What the exercise asks: Give back every line of the data exactly. Pictures are not part of the copy.

Records:
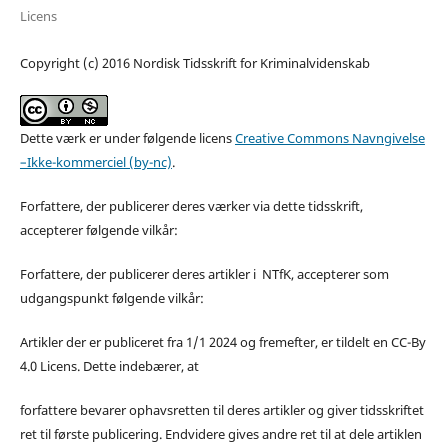
Licens
Copyright (c) 2016 Nordisk Tidsskrift for Kriminalvidenskab
Dette værk er under følgende licens
Creative Commons Navngivelse
–Ikke-kommerciel (by-nc)
.
Forfattere, der publicerer deres værker via dette tidsskrift,
accepterer følgende vilkår:
Forfattere, der publicerer deres artikler i NTfK, accepterer som
udgangspunkt følgende vilkår:
Artikler der er publiceret fra 1/1 2024 og fremefter, er tildelt en CC-By
4.0 Licens. Dette indebærer, at
forfattere bevarer ophavsretten til deres artikler og giver tidsskriftet
ret til første publicering. Endvidere gives andre ret til at dele artiklen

Output for this exercise:
Licens
Copyright (c) 2016 Nordisk Tidsskrift for Kriminalvidenskab
Dette værk er under følgende licens
Creative Commons Navngivelse
–Ikke-kommerciel (by-nc)
.
Forfattere, der publicerer deres værker via dette tidsskrift,
accepterer følgende vilkår:
Forfattere, der publicerer deres artikler i NTfK, accepterer som
udgangspunkt følgende vilkår:
Artikler der er publiceret fra 1/1 2024 og fremefter, er tildelt en CC-By
4.0 Licens. Dette indebærer, at
forfattere bevarer ophavsretten til deres artikler og giver tidsskriftet
ret til første publicering. Endvidere gives andre ret til at dele artiklen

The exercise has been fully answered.